Una biografía informal apuntará este dato y se aderezará con otros: que su España le produce más urticarias que consuelos; que de pequeño lo alimentaron con Dumas y Homero; que demasiadas veces vio matar y morir; que el fútbol le aburre y que le divierten las películas de Luis Sandrini; que tiene una agenda cargada de nombres de narcotraficantes, terroristas, farándulas y afines, retazos de su vida de reportero; que cuando se apasiona la palabra “gilipollas” se le resbala frase de por medio; que en la columna que mantiene desde hace años en El Semanal –una revista dominical que se distribuye junto a decenas de diarios españoles– es capaz de defender la eutanasia o de dedicarle varios párrafos a los percheros de la Academia, de extrañar a su peluquero o despotricar contra la televisión, pero sobre todo, de batirse en un duelo de letras con estocadas que llevan nombre y apellido. “En esta vida hay que pelear, aunque después ganen los malos”, justificará más adelante.
La otra, la biografía formal, señalará que escribió algunas de las novelas más exitosas de los últimos tiempos, varias de ellas llevadas al cine con mayor o menor disgusto de su autor. También dirá que nació en Cartagena hace 52 años, al borde del Mediterráneo, que recibió premios varios y se publicaron numerosos ensayos sobre su obra. Que uno de los libros que reúne sus columnas semanales se titula Con ánimo de ofender, por si a alguien le quedan dudas acerca de su estilo frontal. Que su saga del capitán Alatriste es materia de estudio en los colegios y que con estas aventuras ambientadas y narradas con el lenguaje del siglo XVII, obtuvo una fama impensada que se reproduce hasta en estampillas oficiales. Sin embargo, buscar el nombre de Pérez-Reverte en encuentros, mesas redondas o jurados literarios será como encontrar una aguja en un pajar porque, asegura el hombre, ese reino no es de su mundo.
Combate letra a letra
-Usted es como su capitán Alatriste: no pertenece a ningún bando. Pero los rivales existen. Hay una frase en “El caballero del jubón amarillo”, el nuevo libro de la serie: “No hay peor enemigo que el del propio oficio”. Y eso usted lo sufrió en carne propia. ¿Se aplica mucho esa frase a los escritores?
-A los escritores, a los actores, a los periodistas y a todos, vamos.
-Pero entre los escritores hay un campo de batalla que es el bestseller. Ciertos sectores sostienen que si un libro vende mucho, no puede ser bueno. Los bestsellers son tratados como un género menor.

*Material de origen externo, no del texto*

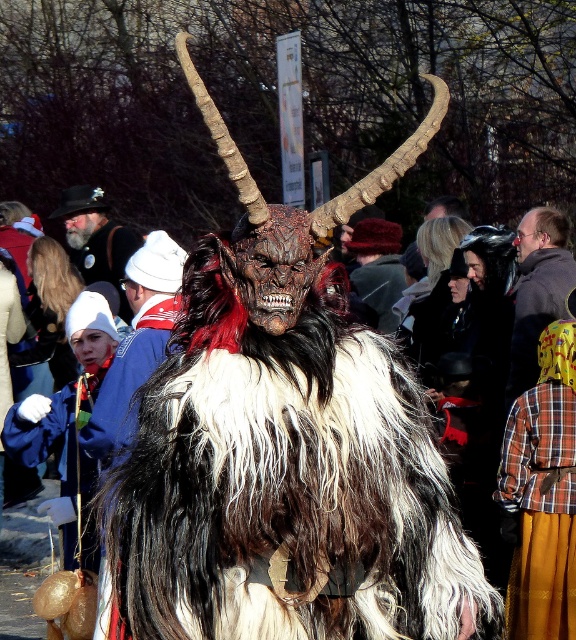 You are a photographer at the event and want to capture a photo of both the furry costume at center and the velvet red hat at center in the same frame. Since you need to adjust your camera settings based on their sizes, which object should you focus on first to ensure it appears clear in the photo?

-Es que hay algunos que son menores. Incluso dentro de lo que es el bestseller de entretenimiento hay diferencias. No es lo mismo Frederick Forsyth que Stephen King, ni Ken Follet que John Le Carré... hay diferencias. Pero yo creo que toda novela es respetable mientras haya un lector que encuentre en ellas diversión, reflexión, sabiduría o cualquiera de las posibilidades que puede ofrecer un libro.
-¿Entonces por qué se suele menospreciar a ciertos autores de éxito? De algún modo, los lectores los eligen.
-Están llamando idiota al lector, exactamente. A veces lees esos comentarios y te preguntas: ¿Y éste quién es? ¿Cómo se atreve este gilipollas, que ha hecho dos novelas que no ha leído ni su madre, que es incapaz de juntar en letras una historia, cómo se atreve semejante cretino a decir que tal o cual es un escritor mediocre? Mira, para darte un ejemplo, yo no le perdono a los argentinos que hayan dicho que la literatura de Soriano es superficial.
-¿Osvaldo Soriano?
-El mismo, a quien lamento no haber conocido personalmente. Creo que nadie explicó mejor que él al argentino, y lo ha hecho de una manera divertida, amable, amena, y eso no se lo perdonaron. ¡Hay que ser gilipollas! ¡Es como si dijeras que Lope de Vega era superficial porque le gustaba a la gente! Entonces yo no le perdono a los argentinos –y hablo desde un punto de vista literario, lógicamente–, que Soriano haya muerto apenado porque jamás le reconocieron el papel importantísimo que jugó en la literatura argentina de su época. Hay novelas como A sus plantas rendido un león o No habrá más penas ni olvido, que son fundamentales. Y es imperdonable que unos tíos mediocres, una banda de gilipollas sin nada que decir, crucificaran de esa manera a Soriano, es un oprobio que cae sobre la cultura argentina. Algunos incluso han sido incapaces de ocupar su puesto. Y ya que hablamos de argentinos te cuento algo: uno de los tres escritores que propuse el año pasado para el Premio Cervantes es Roberto Fontanarrosa. No lo ganó, como ya sabemos, pero me di un gusto.
-Sigamos con otro argentino: hace algún tiempo hizo ciertos comentarios sobre Borges que levantaron polvareda.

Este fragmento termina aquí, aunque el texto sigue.